U.S. House Passes Bill to Find, Track Counterfeit DrugsSteve Walsh
The U.S. House passed, by voice vote, legislation which would direct the Food and Drug Administration to establish national standards for monitoring the distribution of prescription drugs.
The bill, H.R. 1919, would impose new regulatory requirements on the network of companies that produce, handle, distribute and dispense drug products. Entities in the distribution chain would be required to provide notification to state and federal regulators about products that may be unsuitable to distribute and would be required to comply with record-keeping standards.
Congress is focusing on protecting the U.S. drug supply after a fungal meningitis outbreak last year killed more than 50 people. The outbreak was traced to contaminated compound drugs.
The measure “is an important step to ensure greater patient safety for all Americans,” Ohio Republican Bob Latta, who introduced the bill, said during debate on the House floor. He said it will replace “the current patchwork” of state and federal rules to “protect against the threat posed by counterfeit drugs.”
The FDA would establish a licensing program for third-party providers of logistics services, and would be permitted to collect fees and spend the money to cover the program’s costs.
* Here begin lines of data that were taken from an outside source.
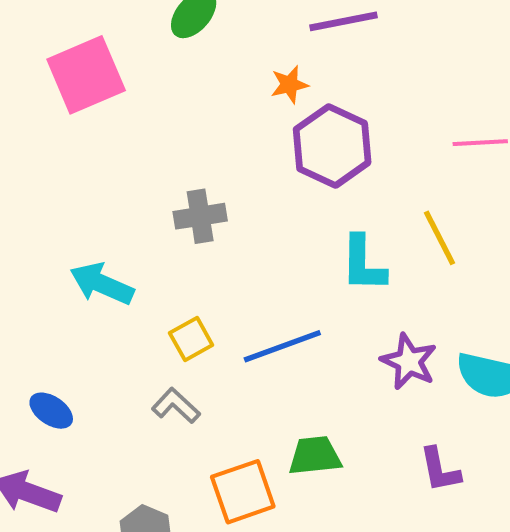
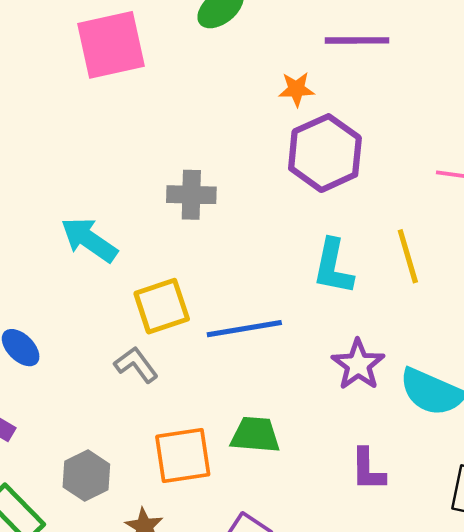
yellow square: (191, 339) -> (162, 306), size x1.4

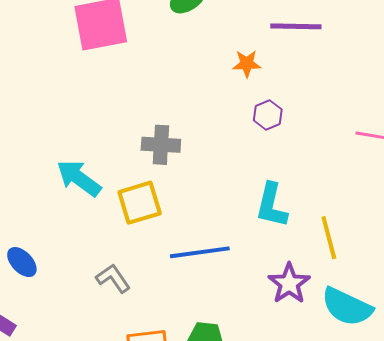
purple hexagon: (325, 153) -> (268, 115), size x0.5
yellow line: (408, 256) -> (329, 238), moved
yellow square: (162, 306) -> (140, 203), moved

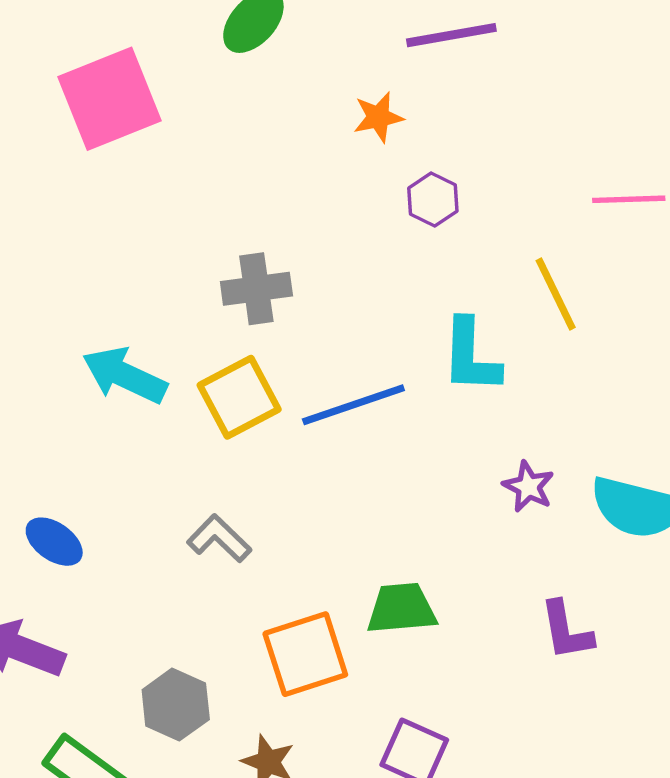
yellow line: (329, 238) -> (556, 294), moved
blue line: (200, 252) -> (353, 405), moved
purple star: (289, 283) -> (528, 487), size x0.7

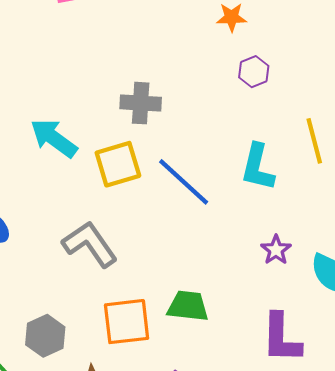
blue line: (353, 405) -> (184, 182), turned 50
gray L-shape: (219, 538) -> (90, 244), size x1.5
purple L-shape: (566, 631) -> (281, 338), size x1.4

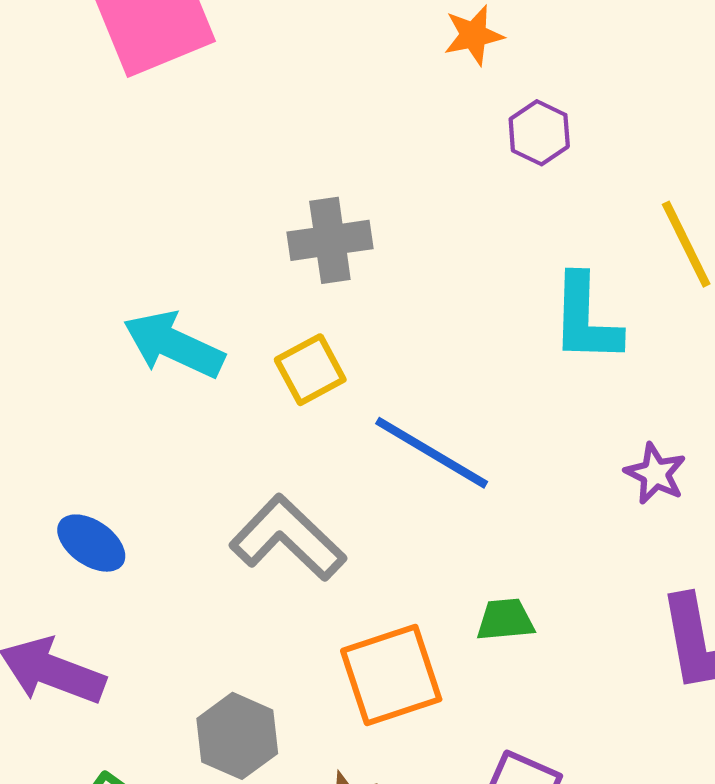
yellow square: (118, 164) -> (310, 370), size x0.7
blue line: (184, 182) -> (432, 453), moved
green trapezoid: (188, 306) -> (505, 620), size x0.7

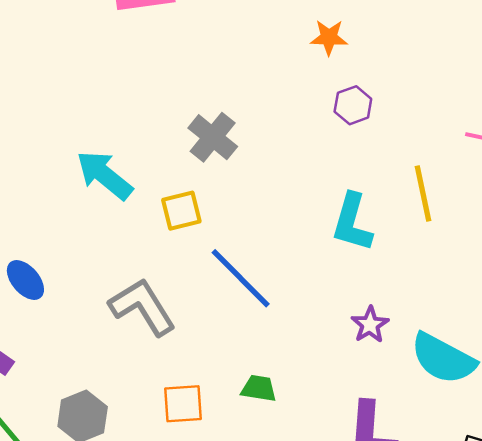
gray cross: (330, 240) -> (213, 137), turned 33
orange square: (391, 675) -> (183, 404), size x0.7

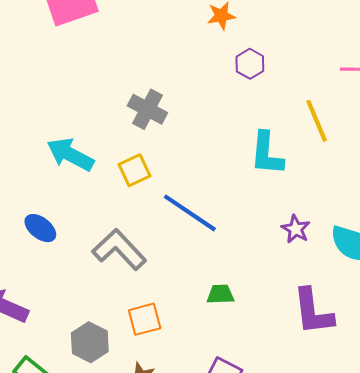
blue ellipse: (25, 280) -> (40, 228), moved
orange square: (183, 404) -> (145, 319), moved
Pharmaceutical tracing requirements for drug lots would be established for makers, wholesale distributors, pharmacies and repackagers.
Drug suppliers, including third-party logistics providers, would be required to do business only with registered or licensed entities. Makers would have to serialize prescription drugs at the unit level.
California Democrat Henry Waxman said the bill “falls far short” of adequately protecting the drug supply chain, adding that “it preempts important existing state safeguards.”
It may be a challenge to reconcile the legislation with a Senate version, S. 959, which would tighten manufacturing rules to crack down on counterfeit drugs and clarify the FDA’s authority over commercial compounding manufacturers, said Brian Rye, an analyst with Bloomberg Government.
“House Republicans view last fall’s deadly meningitis outbreak as a failure to enforce existing, adequate laws, and aren’t in favor of giving federal authorities greater oversight,” he said.